En el corazón de Andalucía, específicamente en la provincia de Sevilla y más precisamente en el municipio de Villanueva del Ariscal, se encuentra un tesoro cultural de gran valor: las Bodegas Góngora. Este conjunto arquitectónico singular, datado con precisión histórica, fue registrado como Bien de Interés Cultural bajo la categoría de Monumento. Este reconocimiento oficial fue otorgado el 19 de octubre de 2004, reflejando su significancia tanto en el ámbito local como en el panorama nacional.
Las Bodegas Góngora destacan no solo por su belleza arquitectónica y su integración con el entorno, sino también por su importancia histórica. Inicialmente incoadas el 22 de abril de 2003, estas bodegas han sido objeto de protección legal desde su declaración como BIC. Este proceso legal se formalizó mediante decreto, publicado en el boletín correspondiente el 29 de mayo de 2003 para su incoación y el 14 de diciembre de 2004 para su declaración oficial como Bien de Interés Cultural.

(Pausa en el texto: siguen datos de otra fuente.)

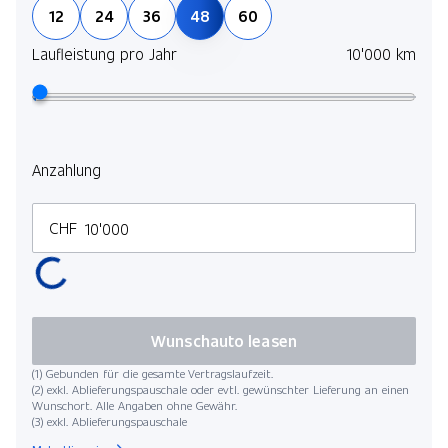
12
24
36
48
60
Fahrassistenz-Paket
Laufleistung pro Jahr
10'000 km
Anzahlung
CHF
Wunschauto leasen
(1) Gebunden für die gesamte Vertragslaufzeit.
(2) exkl. Ablieferungspauschale oder evtl. gewünschter Lieferung an einen
Wunschort. Alle Angaben ohne Gewähr.
(3) exkl. Ablieferungspauschale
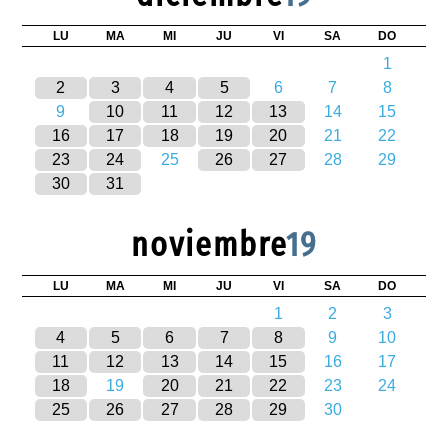
LU
MA
MI
JU
VI
SA
DO
1
2
3
4
5
6
7
8
9
10
11
12
13
14
15
16
17
18
19
20
21
22
23
24
25
26
27
28
29
30
31
noviembre
19
LU
MA
MI
JU
VI
SA
DO
1
2
3
4
5
6
7
8
9
10
11
12
13
14
15
16
17
18
19
20
21
22
23
24
25
26
27
28
29
30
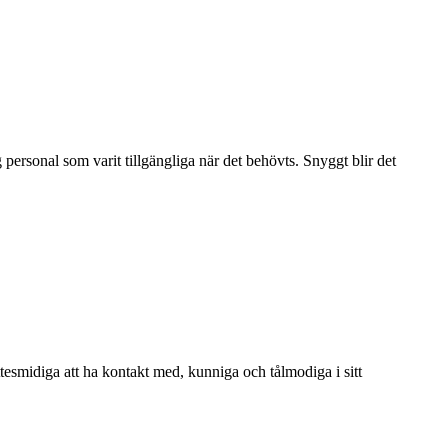
personal som varit tillgängliga när det behövts. Snyggt blir det
Jättesmidiga att ha kontakt med, kunniga och tålmodiga i sitt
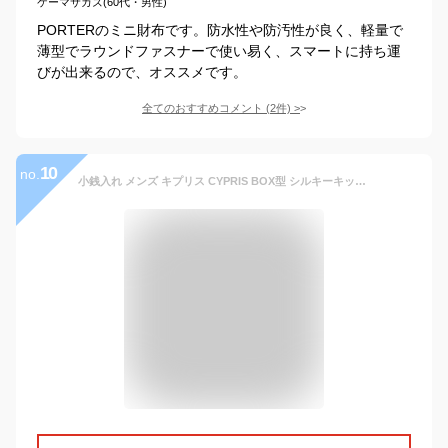
ケーマサカズ(60代・男性)
PORTERのミニ財布です。防水性や防汚性が良く、軽量で
薄型でラウンドファスナーで使い易く、スマートに持ち運
びが出来るので、オススメです。
全てのおすすめコメント
(
2
件)
>
10
no.
小銭入れ メンズ キプリス CYPRIS BOX型 シルキーキップ コインケース 1740 本革 日本製 ブランド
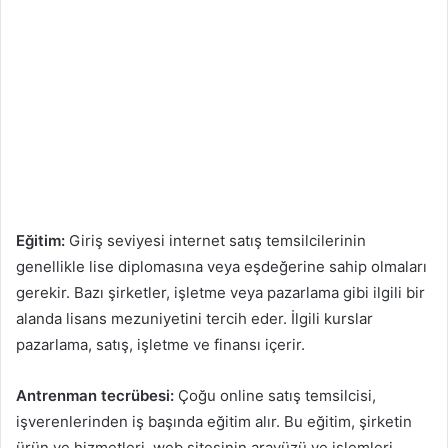
Eğitim:
Giriş seviyesi internet satış temsilcilerinin
genellikle lise diplomasına veya eşdeğerine sahip olmaları
gerekir. Bazı şirketler, işletme veya pazarlama gibi ilgili bir
alanda lisans mezuniyetini tercih eder. İlgili kurslar
pazarlama, satış, işletme ve finansı içerir.
Antrenman tecrübesi:
Çoğu online satış temsilcisi,
işverenlerinden iş başında eğitim alır. Bu eğitim, şirketin
ürün ve hizmetleri, web sitesinin arayüzü ve işlemleri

Este monumento, inscrito bajo el código (R.I.) - 51 - 0011060 - 00000, representa un ejemplo destacado de la riqueza patrimonial de Andalucía. Su distinción como BIC no solo resguarda su integridad física y arquitectónica, sino que también promueve su valorización cultural y turística. Las Bodegas Góngora son un testimonio vivo de la tradición vinícola y arquitectónica de la región, atrayendo tanto a estudiosos como a visitantes interesados en la historia y la cultura local.
Este patrimonio inmobiliario, de acuerdo con la legislación vigente en materia de conservación del patrimonio cultural, subraya la importancia de preservar no solo los edificios en sí, sino también todos los elementos que los acompañan y enriquecen su contexto. Así, las Bodegas Góngora no solo se destacan por su estructura física, sino también por su papel como vínculo tangible con la historia y la identidad de Andalucía.